Background: Neighborhood is a strong predictor of life expectancy. Prediction methods are often used to classify spatial areas by life expectancy and target public health intervention in efforts to reduce disparities. But, can we learn from areas where models don’t perform well and improve public health intervention? In previous work, researchers in Brazil used machine learning methods and traditional sociodemographic factors to predict life expectancy and then analyzed modifiable health characteristics of the municipalities whose observed life expectancies deviation from the prediction.

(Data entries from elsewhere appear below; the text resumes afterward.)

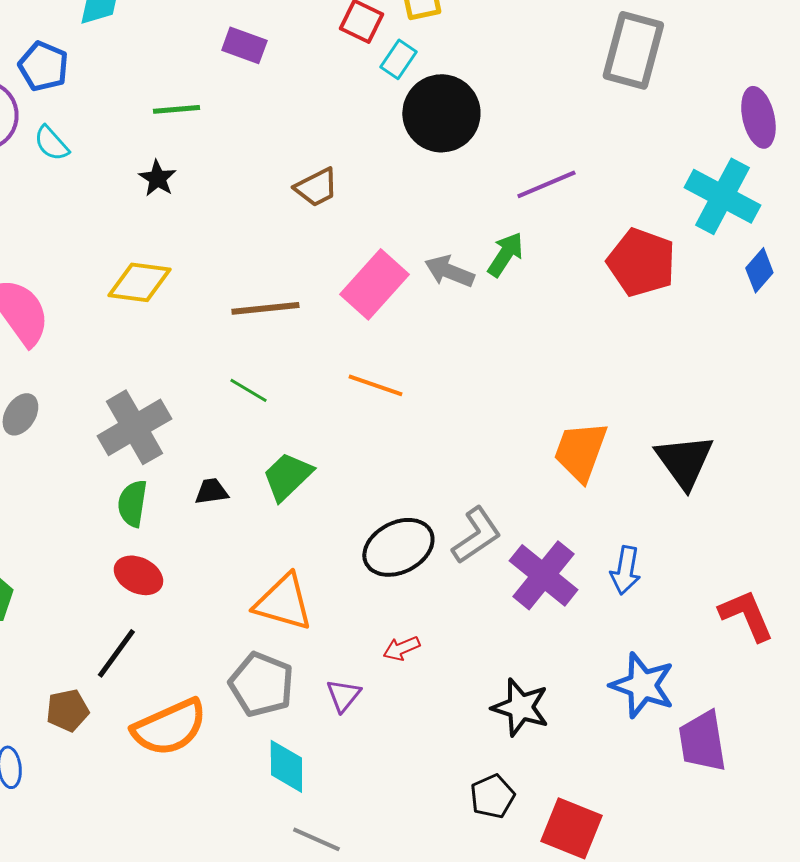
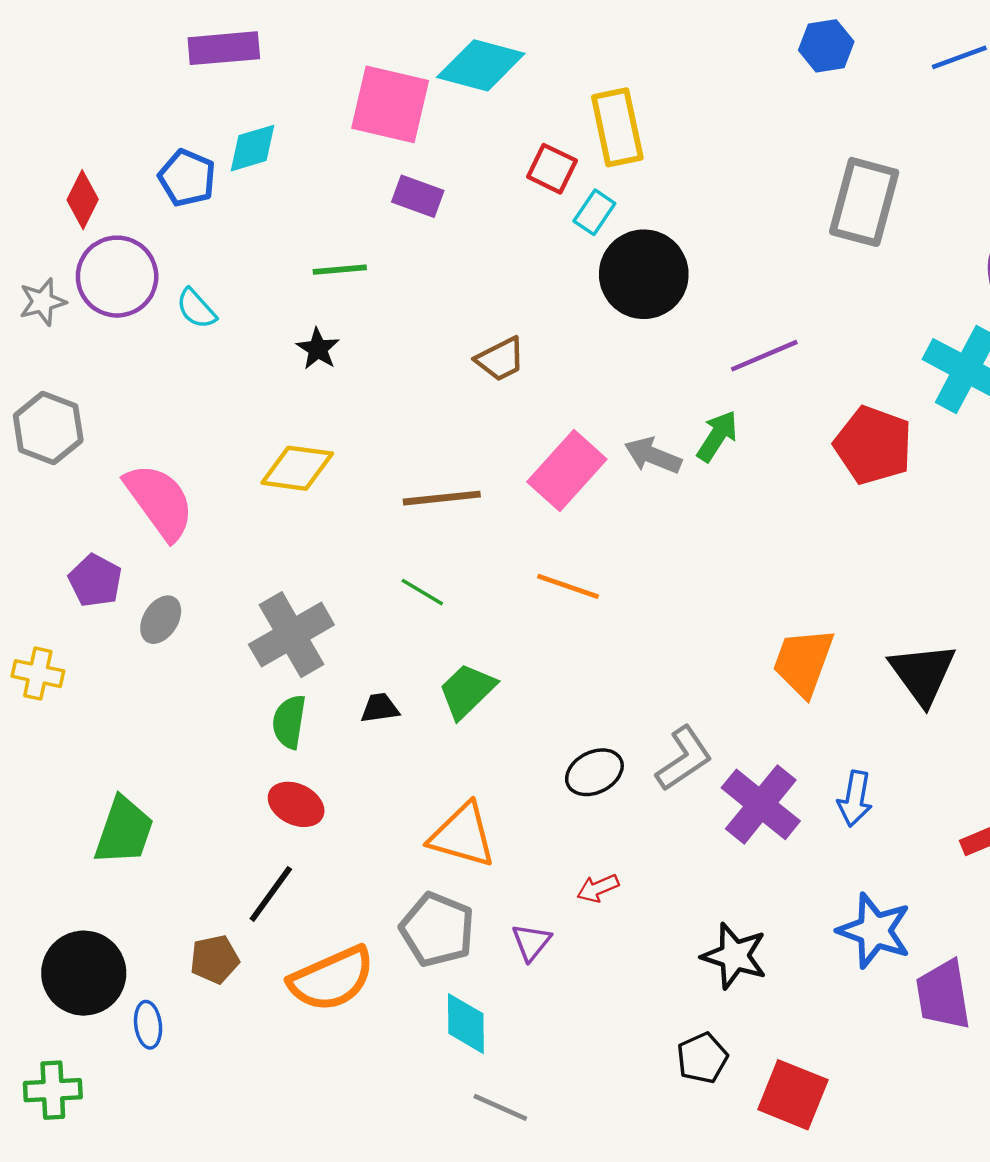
blue pentagon: (43, 66) -> (187, 178), moved
black ellipse: (398, 547) -> (594, 772), size x0.7

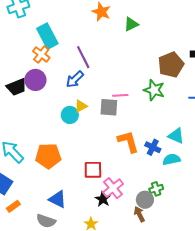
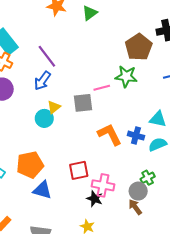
pink line: (120, 95) -> (102, 88), moved
pink cross: (113, 188) -> (103, 185), turned -30
blue triangle: (57, 199) -> (42, 190), moved

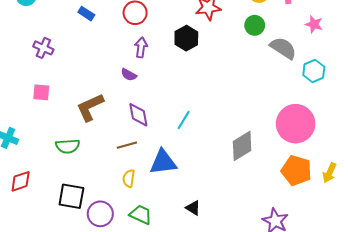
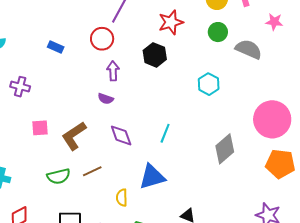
cyan hexagon: (314, 71) -> (209, 84), moved
pink square: (41, 92) -> (40, 128), moved
brown line: (127, 145) -> (92, 171), moved

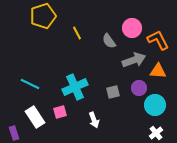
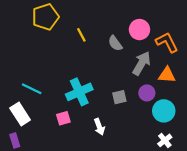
gray arrow: (134, 60) -> (142, 63), turned -40
white rectangle: (35, 117) -> (20, 114), moved

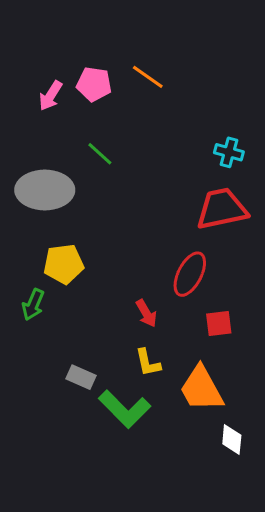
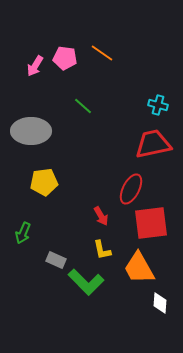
green line: (100, 154) -> (83, 106), moved
green arrow: (33, 305) -> (23, 233), moved
red square: (219, 323) -> (151, 223), size x1.8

Methods: We replicate the Brazilian approach in urban areas in the United States using random forest to predict life expectancy at birth using twenty-six variables that represent social and structural drivers of health. Standard pipelines including data partitioning and cross-validation were applied. We then compared modifiable, health-related characteristics of the under and overachievers (i.e., census tracts that have a 10% worse or better outcome than predicted), calculating the median difference in values between the two groups. Data come from the U.S. Small-area Life Expectancy Estimates Project, the US Census American Community Survey and the CDC 500 Cities Project.

Results: Initial results from New York City found 43% of variability in life expectancy at the census tract level was explained solely by sociodemographic predictors. Overachieving neighborhoods reported greater leisure time for physical activity, sleeping at least 7 hours a day, health insurance coverage and lower rates of smoking. In contrast, there were no differences in prevalence of routine medical checkups and mammography, while underachieving neighborhoods had higher rates of cervical cancer screening.

Discussion:  Exploring areas that deviate from prediction may generate hypotheses for future research. The performance of the prediction model is a key limitation. Results from national data are forthcoming.